Top Georgia Democrats have chastised Gov. Brian Kemp’s signature health care program for low-income Georgians, with Jon Ossoff, the state’s senior U.S. senator, calling it “an embarrassment.”

The criticism by Ossoff and his colleague in the U.S. Senate, Raphael Warnock, as well as state Senate Minority Leader Harold Jones II, follow fresh disclosures of scant participation and wasteful spending in “Pathways to Coverage,” Kemp’s highly touted experimental alternative to the federal government’s Medicaid program for low-income Georgians.

Those disclosures, contained in an in-depth look of the program by The Current and ProPublica, show that the project had cost the state’s taxpayers more than $86 million as of the end of 2024, three-quarters of which went to consultants.

Furthermore, only 6,500 people enrolled in the first 18 months of the program — roughly 75% fewer than the state had estimated for the project’s first year, according to the report’s findings.

Ossoff said Kemp’s long-standing refusal to expand Medicaid has already limited access to health care in the state and further cuts under discussion in Washington would only make the situation worse. Medicaid currently provides health care to nearly 2 million low-income Georgians.

“I am sounding the alarm that these proposed drastic cuts to Medicaid will fundamentally damage the health and safety of my constituents in Georgia,” he said. “It will put kids at risk, pregnant women, and delivering mothers at risk, seniors in nursing homes at risk, and hospitals across our state into dire financial jeopardy.”

In Georgia, 46% of all births are paid for by Medicaid, and approximately 70% of elderly Georgians in nursing homes pay via Medicaid.

Warnock singled out for criticism the fees paid to the program’s consultants.

“I’ve spent years urging state leaders to expand Medicaid, even helping secure $1.2 billion in additional incentives for the state to help hundreds of thousands of Georgians who are left without the health coverage they need, but instead taxpayer dollars are being routed into the pockets of consultants,” Warnock said in a statement to The Current.

“Georgia shamefully has one of the highest uninsured rates, one of the worst maternal mortality rates, and ranks 38th in life expectancy—it doesn’t have to be like this.” I still believe we can find a bipartisan path to getting this done, and I will continue working in the U.S. Senate to make health care more affordable for Georgians.”

At a news conference at the capitol last month, Kemp hailed Pathways, the only state health-care program for low-income Americans with a work requirement.

“We are not only keeping families healthy together during a critical time of development,” Kemp said, “but also making an important investment in our state’s future.”

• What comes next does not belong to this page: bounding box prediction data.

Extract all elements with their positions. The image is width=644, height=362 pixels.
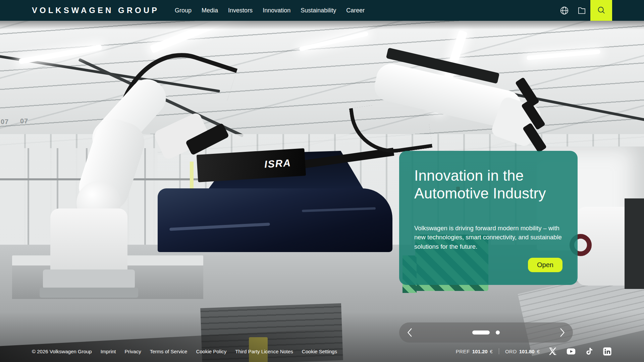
- volkswagen-group-homepage: VOLKSWAGEN GROUP Group Media Investors I…: [0, 0, 644, 362]
- slide-title: Innovation in the Automotive Industry: [414, 167, 562, 202]
- top-navigation-bar: VOLKSWAGEN GROUP Group Media Investors I…: [0, 0, 644, 21]
- nav-item-media[interactable]: Media: [202, 7, 218, 14]
- tiktok-icon: [585, 347, 593, 356]
- nav-actions: [555, 0, 612, 21]
- wall-number-label: 07: [20, 117, 28, 125]
- youtube-social-button[interactable]: [566, 346, 576, 356]
- car-body: [158, 188, 392, 252]
- chevron-right-icon: [559, 328, 565, 337]
- robot-plinth: [43, 269, 135, 289]
- carousel-controls: [399, 322, 573, 343]
- next-slide-button[interactable]: [551, 322, 573, 343]
- stock-pref-label: PREF: [456, 349, 470, 354]
- previous-slide-button[interactable]: [399, 322, 421, 343]
- isra-label: ISRA: [264, 157, 291, 170]
- folder-icon: [577, 6, 586, 15]
- x-icon: [548, 347, 557, 356]
- nav-item-career[interactable]: Career: [346, 7, 365, 14]
- slide-description: Volkswagen is driving forward modern mob…: [414, 224, 562, 251]
- euro-sign: €: [537, 349, 540, 354]
- stock-pref: PREF 101.20 €: [456, 349, 493, 354]
- youtube-icon: [566, 347, 576, 356]
- footer-link-cookie-settings[interactable]: Cookie Settings: [302, 349, 337, 354]
- open-button[interactable]: Open: [528, 258, 562, 272]
- footer-link-privacy[interactable]: Privacy: [125, 349, 141, 354]
- stock-ord-value: 101.80: [519, 349, 535, 354]
- volkswagen-group-logo[interactable]: VOLKSWAGEN GROUP: [32, 6, 159, 15]
- slide-indicator[interactable]: [496, 330, 500, 335]
- tiktok-social-button[interactable]: [584, 346, 594, 356]
- top-vignette: [0, 21, 644, 29]
- linkedin-icon: [602, 347, 612, 356]
- machinery-column: [625, 198, 644, 289]
- downloads-button[interactable]: [573, 0, 590, 21]
- nav-item-sustainability[interactable]: Sustainability: [301, 7, 336, 14]
- euro-sign: €: [490, 349, 493, 354]
- nav-item-investors[interactable]: Investors: [228, 7, 253, 14]
- chevron-left-icon: [407, 328, 413, 337]
- linkedin-social-button[interactable]: [602, 346, 612, 356]
- search-button[interactable]: [590, 0, 612, 21]
- search-icon: [597, 6, 606, 15]
- divider: [499, 348, 499, 354]
- footer-links: © 2026 Volkswagen Group Imprint Privacy …: [32, 349, 337, 354]
- hero-carousel: 07 07: [0, 21, 644, 362]
- wall-number-label: 07: [1, 118, 9, 126]
- language-button[interactable]: [555, 0, 573, 21]
- globe-icon: [560, 6, 569, 15]
- x-social-button[interactable]: [548, 346, 558, 356]
- slide-indicators: [421, 330, 551, 335]
- main-nav: Group Media Investors Innovation Sustain…: [175, 7, 365, 14]
- stock-pref-value: 101.20: [472, 349, 488, 354]
- footer-bar: © 2026 Volkswagen Group Imprint Privacy …: [0, 341, 644, 362]
- footer-link-imprint[interactable]: Imprint: [101, 349, 116, 354]
- robot-plinth: [40, 288, 138, 298]
- footer-link-cookie-policy[interactable]: Cookie Policy: [196, 349, 226, 354]
- footer-link-third-party[interactable]: Third Party Licence Notes: [235, 349, 293, 354]
- footer-right: PREF 101.20 € ORD 101.80 €: [456, 346, 612, 356]
- slide-indicator-active[interactable]: [472, 330, 490, 335]
- footer-link-terms[interactable]: Terms of Service: [150, 349, 187, 354]
- slide-info-card: Innovation in the Automotive Industry Vo…: [399, 151, 578, 285]
- nav-item-innovation[interactable]: Innovation: [263, 7, 290, 14]
- copyright: © 2026 Volkswagen Group: [32, 349, 92, 354]
- stock-ord: ORD 101.80 €: [505, 349, 540, 354]
- nav-item-group[interactable]: Group: [175, 7, 192, 14]
- stock-ord-label: ORD: [505, 349, 517, 354]
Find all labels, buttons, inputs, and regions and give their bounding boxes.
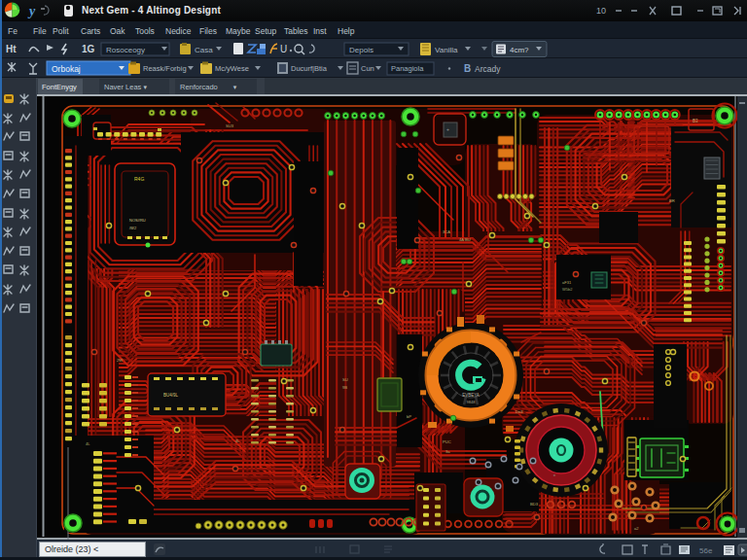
svg-text:2W: 2W (117, 358, 123, 363)
svg-text:4A BU: 4A BU (459, 237, 471, 242)
svg-text:SU: SU (342, 377, 348, 382)
svg-text:56e: 56e (699, 546, 713, 555)
svg-text:BD3: BD3 (530, 502, 539, 507)
svg-text:Dn3: Dn3 (516, 409, 523, 414)
svg-text:4L: 4L (235, 438, 240, 443)
svg-text:EVBEYA: EVBEYA (462, 393, 480, 398)
svg-text:NOS//RU: NOS//RU (129, 218, 146, 223)
svg-text:BR: BR (669, 198, 675, 203)
svg-text:W5b2: W5b2 (562, 287, 573, 292)
svg-text:a2: a2 (634, 526, 639, 531)
svg-text:9B: 9B (342, 385, 347, 390)
svg-text:3a: 3a (445, 449, 450, 454)
svg-text:4L: 4L (86, 441, 90, 446)
svg-text:SU3: SU3 (226, 123, 234, 128)
svg-text:PUC: PUC (443, 439, 451, 444)
svg-text:aF31: aF31 (562, 280, 572, 285)
svg-text:B3: B3 (693, 119, 698, 123)
svg-text:+: + (446, 126, 449, 132)
svg-text:9848: 9848 (467, 400, 477, 404)
svg-text:R4G: R4G (134, 176, 144, 182)
svg-text:bP: bP (407, 414, 411, 419)
svg-text:3CA: 3CA (443, 229, 450, 234)
svg-text:/W2: /W2 (129, 226, 137, 230)
svg-text:BU4/9L: BU4/9L (163, 393, 179, 398)
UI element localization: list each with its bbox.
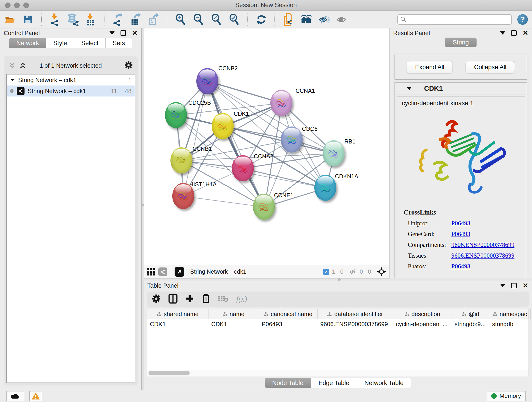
- scrollbar-thumb[interactable]: [148, 371, 190, 375]
- collapse-all-button[interactable]: Collapse All: [466, 61, 515, 73]
- tab-node-table[interactable]: Node Table: [265, 378, 311, 388]
- table-cell[interactable]: 9606.ENSP00000378699: [317, 319, 393, 330]
- crosslink-link[interactable]: P06493: [451, 220, 470, 227]
- control-panel-float-button[interactable]: [120, 30, 126, 36]
- crosslink-link[interactable]: P06493: [451, 230, 470, 238]
- network-node-ccna2[interactable]: [232, 155, 254, 181]
- network-row[interactable]: String Network – cdk1 11 48: [7, 85, 135, 96]
- import-table-file-button[interactable]: [85, 13, 97, 26]
- crosslink-row: Uniprot: P06493: [397, 220, 525, 227]
- tab-network-table[interactable]: Network Table: [357, 378, 411, 388]
- column-header-shared-name[interactable]: shared name: [147, 309, 209, 319]
- tab-select[interactable]: Select: [74, 38, 105, 48]
- network-node-cdkn1a[interactable]: [314, 175, 336, 201]
- refresh-button[interactable]: [255, 13, 267, 26]
- show-columns-button[interactable]: [168, 294, 177, 305]
- network-node-ccnb2[interactable]: [196, 68, 218, 94]
- table-panel-close-button[interactable]: ✕: [523, 282, 528, 289]
- column-header-canonical-name[interactable]: canonical name: [259, 309, 317, 319]
- table-row[interactable]: CDK1CDK1P064939606.ENSP00000378699cyclin…: [147, 319, 529, 330]
- tab-style[interactable]: Style: [46, 38, 74, 48]
- network-node-ccnb1[interactable]: [171, 147, 192, 173]
- add-column-button[interactable]: [185, 294, 194, 304]
- zoom-out-button[interactable]: [192, 13, 204, 26]
- memory-button[interactable]: Memory: [487, 391, 526, 401]
- bottom-splitter[interactable]: [144, 279, 532, 281]
- network-node-cdc25b[interactable]: [165, 102, 187, 128]
- gene-expand-arrow-icon[interactable]: [407, 87, 412, 90]
- delete-column-button[interactable]: [202, 294, 210, 305]
- tab-string[interactable]: String: [445, 38, 477, 47]
- delete-table-button[interactable]: [218, 295, 228, 303]
- column-header-name[interactable]: name: [209, 309, 259, 319]
- save-session-button[interactable]: [22, 13, 34, 26]
- table-cell[interactable]: CDK1: [209, 319, 259, 330]
- birdseye-view-button[interactable]: [175, 267, 184, 277]
- import-network-database-button[interactable]: [67, 13, 79, 26]
- column-header-@id[interactable]: @id: [452, 309, 489, 319]
- grid-view-icon[interactable]: [147, 268, 155, 275]
- column-header-namespac[interactable]: namespac: [489, 309, 531, 319]
- selected-indicator-checkbox[interactable]: [323, 269, 329, 275]
- expand-all-button[interactable]: Expand All: [407, 61, 453, 73]
- network-edge[interactable]: [208, 81, 264, 207]
- zoom-selected-button[interactable]: [228, 13, 240, 26]
- open-session-button[interactable]: [4, 13, 16, 26]
- column-header-database-identifier[interactable]: database identifier: [317, 309, 393, 319]
- home-button[interactable]: [300, 13, 312, 26]
- apply-function-button[interactable]: f(x): [236, 295, 247, 303]
- table-panel-float-button[interactable]: [511, 283, 517, 288]
- network-collection-row[interactable]: String Network – cdk1 1: [7, 75, 135, 85]
- save-floppy-icon: [23, 15, 32, 24]
- crosshair-icon[interactable]: [377, 267, 386, 276]
- network-edge[interactable]: [243, 168, 326, 188]
- results-panel-close-button[interactable]: ✕: [523, 30, 528, 36]
- help-button[interactable]: ?: [517, 14, 528, 25]
- crosslink-link[interactable]: 9606.ENSP00000378699: [451, 241, 514, 249]
- crosslink-link[interactable]: P06493: [451, 263, 470, 270]
- network-edge[interactable]: [184, 81, 208, 196]
- network-edge[interactable]: [184, 196, 265, 207]
- network-canvas[interactable]: CCNB2 CCNA1 CDC25B CDK1 CDC6 RB1 CCNB1 C…: [144, 28, 389, 265]
- crosslink-label: Compartments:: [408, 241, 451, 249]
- import-network-file-button[interactable]: [49, 13, 61, 26]
- tab-edge-table[interactable]: Edge Table: [311, 378, 357, 388]
- table-horizontal-scrollbar[interactable]: [147, 370, 529, 376]
- tab-network[interactable]: Network: [9, 38, 46, 48]
- toolbar-search[interactable]: [397, 14, 512, 25]
- control-panel-close-button[interactable]: ✕: [132, 30, 138, 36]
- table-cell[interactable]: stringdb:9...: [452, 319, 489, 330]
- table-cell[interactable]: cyclin-dependent ...: [393, 319, 452, 330]
- tab-sets[interactable]: Sets: [106, 38, 132, 48]
- zoom-fit-button[interactable]: [210, 13, 222, 26]
- table-panel-collapse-button[interactable]: [500, 284, 505, 287]
- column-header-description[interactable]: description: [393, 309, 452, 319]
- show-all-button[interactable]: [336, 13, 348, 26]
- zoom-in-button[interactable]: [175, 13, 186, 26]
- table-cell[interactable]: CDK1: [147, 319, 209, 330]
- duplicate-network-button[interactable]: [282, 13, 294, 26]
- network-node-ccna1[interactable]: [270, 90, 292, 116]
- table-cell[interactable]: stringdb: [489, 319, 531, 330]
- crosslink-link[interactable]: 9606.ENSP00000378699: [451, 252, 514, 259]
- table-options-gear-button[interactable]: [152, 294, 161, 304]
- hide-selected-button[interactable]: [318, 13, 330, 26]
- crosslink-row: Tissues: 9606.ENSP00000378699: [397, 252, 525, 259]
- export-image-button[interactable]: [147, 13, 159, 26]
- network-share-icon[interactable]: [158, 268, 167, 276]
- left-splitter[interactable]: [142, 28, 144, 390]
- control-panel-collapse-button[interactable]: [109, 32, 114, 35]
- collection-expand-arrow-icon[interactable]: [10, 79, 14, 81]
- warnings-button[interactable]: [29, 391, 42, 401]
- cloud-status-button[interactable]: [6, 391, 24, 401]
- results-panel-collapse-button[interactable]: [500, 32, 505, 35]
- results-panel-float-button[interactable]: [511, 30, 517, 36]
- network-node-ccne1[interactable]: [253, 194, 275, 220]
- network-node-cdc6[interactable]: [281, 127, 303, 153]
- network-node-rb1[interactable]: [323, 140, 345, 166]
- export-network-button[interactable]: [112, 13, 124, 26]
- search-input[interactable]: [408, 16, 509, 23]
- network-node-cdk1[interactable]: [212, 113, 234, 139]
- table-cell[interactable]: P06493: [259, 319, 317, 330]
- export-table-button[interactable]: [130, 13, 142, 26]
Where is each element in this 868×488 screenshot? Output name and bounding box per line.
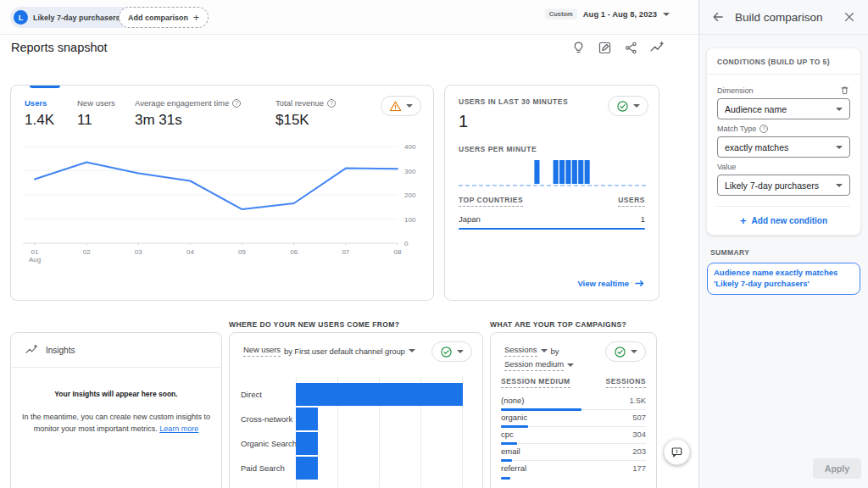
dimension-value: Audience name bbox=[725, 104, 787, 114]
panel-title: Build comparison bbox=[735, 11, 832, 24]
insights-body: In the meantime, you can create new cust… bbox=[21, 412, 211, 435]
help-icon[interactable]: ? bbox=[327, 99, 336, 108]
build-comparison-panel: Build comparison CONDITIONS (BUILD UP TO… bbox=[698, 0, 868, 488]
data-quality-ok-pill[interactable] bbox=[608, 96, 648, 116]
insights-icon bbox=[25, 343, 38, 357]
view-realtime-link[interactable]: View realtime bbox=[577, 278, 645, 289]
customize-report-button[interactable] bbox=[595, 38, 614, 57]
top-countries-column-header[interactable]: TOP COUNTRIES bbox=[459, 196, 523, 207]
metric-tab-users[interactable]: Users 1.4K bbox=[25, 98, 54, 129]
sessions-cell: 507 bbox=[632, 413, 646, 422]
add-comparison-button[interactable]: Add comparison + bbox=[119, 7, 209, 28]
sessions-column-header[interactable]: SESSIONS bbox=[606, 377, 646, 388]
share-report-button[interactable] bbox=[621, 38, 640, 57]
chevron-down-icon bbox=[836, 108, 843, 111]
customize-report-icon bbox=[598, 41, 612, 55]
page-title: Reports snapshot bbox=[11, 41, 108, 54]
bar-cross-network bbox=[296, 408, 318, 430]
metric-tab-avg-engagement-time[interactable]: Average engagement time ? 3m 31s bbox=[135, 98, 241, 129]
country-name: Japan bbox=[459, 214, 481, 224]
metric-tab-new-users[interactable]: New users 11 bbox=[77, 98, 115, 129]
chevron-down-icon[interactable] bbox=[541, 349, 548, 352]
bar-chart-plot bbox=[296, 377, 465, 487]
chevron-down-icon[interactable] bbox=[409, 349, 415, 352]
comparison-chip-label: Likely 7-day purchasers bbox=[33, 14, 120, 22]
check-circle-icon bbox=[616, 100, 629, 113]
data-quality-ok-pill[interactable] bbox=[431, 341, 472, 362]
metric-label: Average engagement time ? bbox=[135, 98, 241, 108]
medium-cell: organic bbox=[501, 413, 527, 422]
plus-icon: + bbox=[740, 215, 747, 226]
svg-text:0: 0 bbox=[404, 240, 409, 247]
users-per-minute-bar-chart bbox=[459, 158, 647, 188]
learn-more-link[interactable]: Learn more bbox=[159, 424, 198, 433]
sessions-cell: 177 bbox=[632, 463, 646, 473]
table-column-headers: SESSION MEDIUM SESSIONS bbox=[501, 377, 646, 388]
medium-cell: referral bbox=[501, 463, 526, 473]
insights-hub-button[interactable] bbox=[569, 38, 587, 57]
insights-trend-button[interactable] bbox=[648, 38, 666, 57]
metric-value: 1.4K bbox=[25, 112, 54, 129]
close-panel-button[interactable] bbox=[842, 9, 857, 25]
view-realtime-label: View realtime bbox=[577, 279, 629, 288]
users-overview-card: Users 1.4K New users 11 Average engageme… bbox=[10, 85, 434, 301]
date-range-selector[interactable]: Custom Aug 1 - Aug 8, 2023 bbox=[545, 8, 670, 19]
bar-label: Paid Search bbox=[241, 456, 295, 480]
chevron-down-icon bbox=[406, 104, 413, 108]
conditions-card: CONDITIONS (BUILD UP TO 5) Dimension Aud… bbox=[706, 47, 861, 236]
table-row: email 203 bbox=[501, 444, 646, 461]
metric-value: 3m 31s bbox=[135, 112, 241, 129]
svg-text:05: 05 bbox=[238, 248, 246, 256]
active-metric-indicator bbox=[30, 86, 60, 88]
channels-metric-selector[interactable]: New users bbox=[243, 345, 281, 357]
chevron-down-icon bbox=[836, 146, 843, 149]
value-select[interactable]: Likely 7-day purchasers bbox=[717, 175, 850, 196]
check-circle-icon bbox=[440, 346, 453, 358]
match-type-select[interactable]: exactly matches bbox=[717, 136, 850, 158]
data-quality-warning-pill[interactable] bbox=[381, 96, 421, 116]
check-circle-icon bbox=[614, 346, 626, 358]
conditions-title: CONDITIONS (BUILD UP TO 5) bbox=[707, 48, 860, 75]
users-column-header[interactable]: USERS bbox=[618, 196, 645, 207]
table-row: referral 177 bbox=[501, 461, 646, 478]
help-icon[interactable]: ? bbox=[760, 125, 768, 133]
table-row: (none) 1.5K bbox=[501, 393, 646, 410]
add-new-condition-button[interactable]: + Add new condition bbox=[717, 206, 850, 235]
help-icon[interactable]: ? bbox=[232, 99, 241, 108]
chevron-down-icon[interactable] bbox=[567, 363, 574, 367]
apply-button[interactable]: Apply bbox=[813, 458, 861, 479]
summary-chip: Audience name exactly matches 'Likely 7-… bbox=[707, 263, 860, 295]
data-quality-ok-pill[interactable] bbox=[605, 341, 646, 362]
feedback-button[interactable] bbox=[664, 439, 690, 465]
dimension-select[interactable]: Audience name bbox=[717, 98, 850, 119]
country-users: 1 bbox=[641, 214, 645, 224]
svg-text:04: 04 bbox=[186, 248, 194, 256]
by-label: by bbox=[551, 347, 559, 356]
channels-dimension-label: by First user default channel group bbox=[284, 347, 405, 356]
comparison-bar: L Likely 7-day purchasers Add comparison… bbox=[0, 0, 698, 35]
svg-text:03: 03 bbox=[135, 248, 142, 256]
bar-label: Organic Search bbox=[241, 431, 295, 456]
insights-card: Insights Your Insights will appear here … bbox=[10, 332, 222, 488]
metric-label: Users bbox=[25, 98, 54, 108]
table-row: Japan 1 bbox=[459, 214, 645, 228]
session-medium-column-header[interactable]: SESSION MEDIUM bbox=[501, 377, 570, 388]
campaigns-dimension-selector[interactable]: Session medium bbox=[504, 359, 564, 371]
add-condition-label: Add new condition bbox=[752, 216, 827, 225]
metric-label: Total revenue ? bbox=[275, 98, 336, 108]
close-icon bbox=[843, 11, 855, 23]
medium-cell: email bbox=[501, 446, 520, 456]
svg-text:300: 300 bbox=[404, 168, 416, 175]
metric-tab-total-revenue[interactable]: Total revenue ? $15K bbox=[275, 98, 336, 129]
svg-text:06: 06 bbox=[290, 248, 298, 256]
match-type-value: exactly matches bbox=[725, 142, 788, 152]
metric-label: New users bbox=[77, 98, 115, 108]
campaigns-metric-selector[interactable]: Sessions bbox=[504, 345, 537, 357]
chevron-down-icon bbox=[457, 350, 464, 353]
back-button[interactable] bbox=[710, 9, 726, 25]
realtime-card: USERS IN LAST 30 MINUTES 1 USERS PER MIN… bbox=[444, 85, 659, 301]
table-row: cpc 304 bbox=[501, 427, 646, 444]
delete-condition-button[interactable] bbox=[839, 85, 850, 96]
metric-value: $15K bbox=[275, 112, 336, 129]
back-arrow-icon bbox=[711, 10, 725, 24]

What the governor did not acknowledge, and the report showed, is that Pathways is not achieving two primary goals: enrolling people in health care and getting them to work, according to the findings by The Current and ProPublica.

That conclusion was confirmed recently by an independent evaluation commissioned by the state and disclosed to The Current, which the Kemp administration has yet to release publicly.

Jones, the Democrats’ Senate minority leader in Atlanta, said the state is “wasting money” on Pathways, which he described as a “job program,” not a health care initiative.

“They’re dealing, basically, with whether you’re working or not,” he said.

Equally dismaying, Jones said, was Kemp’s misleading use of data to illustrate the program’s supposed progress. He described as “problematic” that the governor would “sit up there and basically not be truthful as far as what the real numbers of Pathways are.”

Type of Story: News

Based on facts, either observed and verified firsthand by the reporter, or reported and verified from knowledgeable sources.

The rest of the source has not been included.